> _DATASET RECORDS_:
------------------------------------------------------------
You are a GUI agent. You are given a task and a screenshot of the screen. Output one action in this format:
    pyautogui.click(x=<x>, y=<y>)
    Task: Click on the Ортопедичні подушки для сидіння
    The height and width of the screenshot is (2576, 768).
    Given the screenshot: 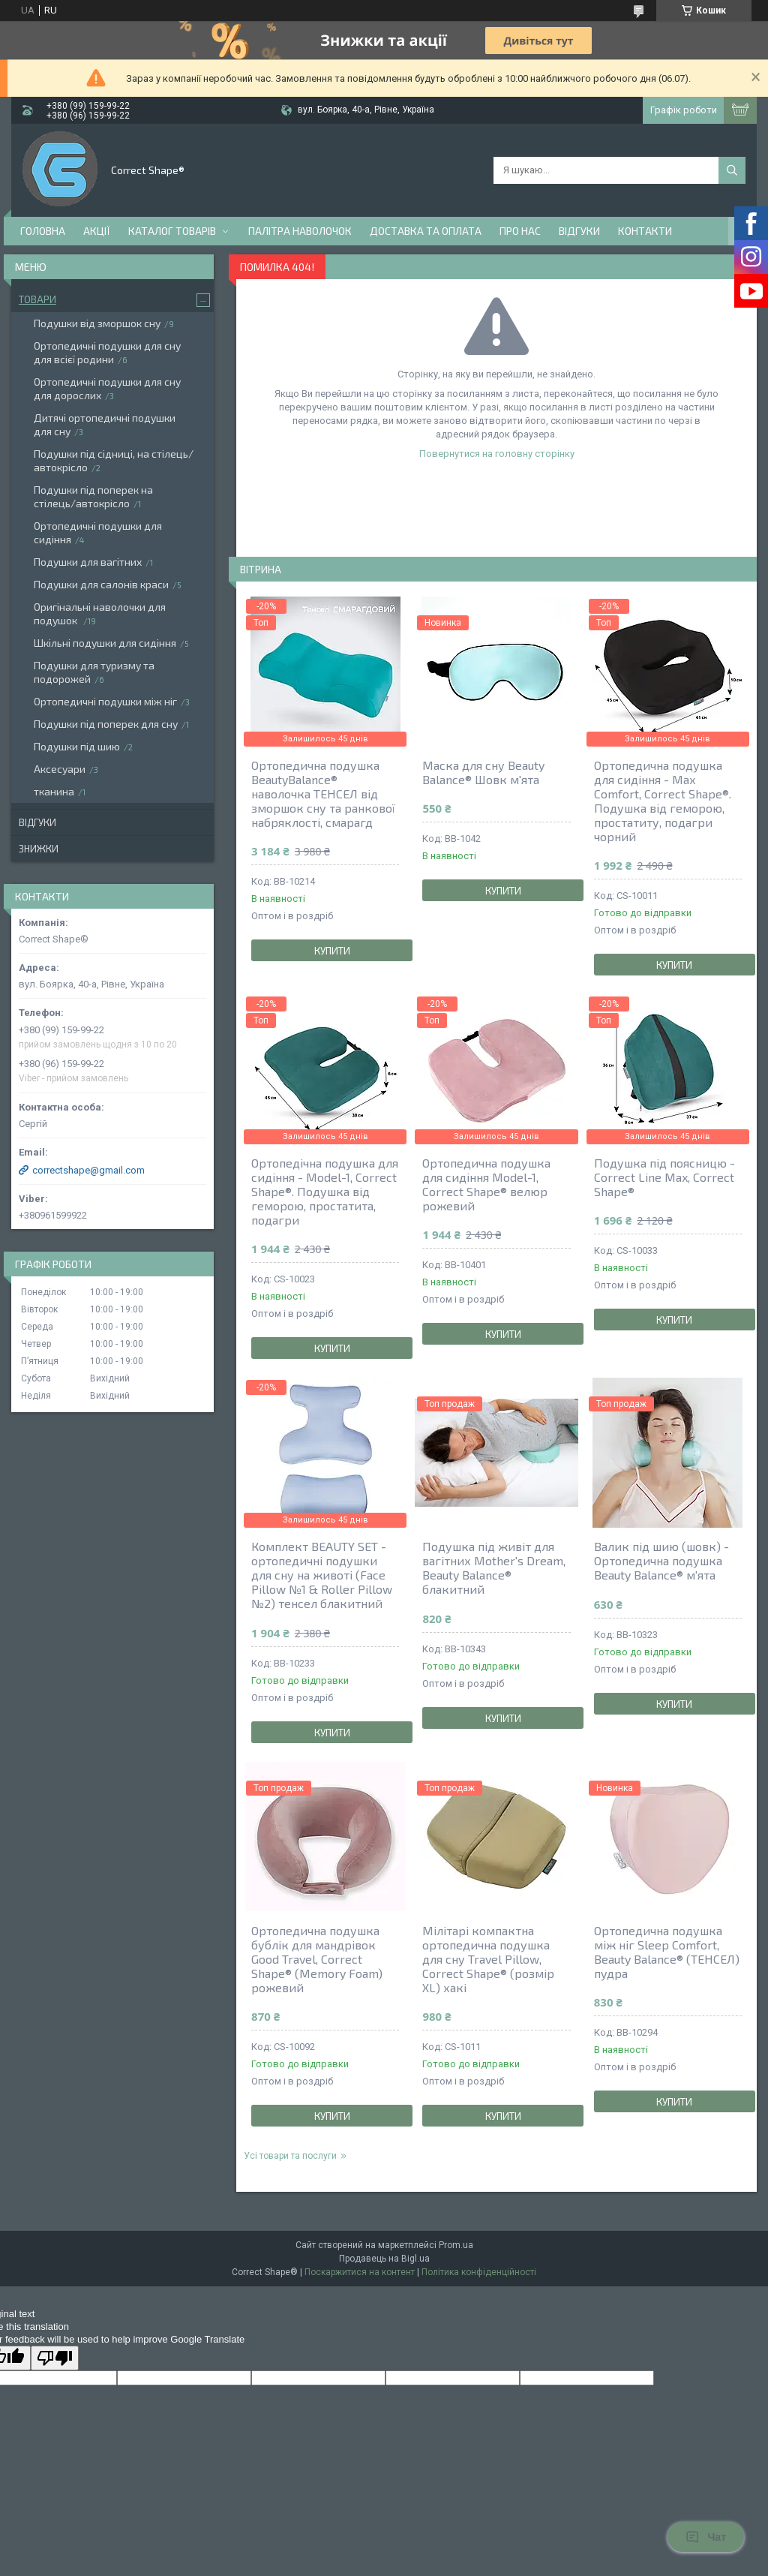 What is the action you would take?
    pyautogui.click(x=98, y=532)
------------------------------------------------------------
> _YOUR INSTRUCTIONS_:
Lines from the start of the material above through the line containing "The height and" are to be duplicated exactly, and only those.

> _EXERCISE OUTPUT_:
You are a GUI agent. You are given a task and a screenshot of the screen. Output one action in this format:
    pyautogui.click(x=<x>, y=<y>)
    Task: Click on the Ортопедичні подушки для сидіння
    The height and width of the screenshot is (2576, 768).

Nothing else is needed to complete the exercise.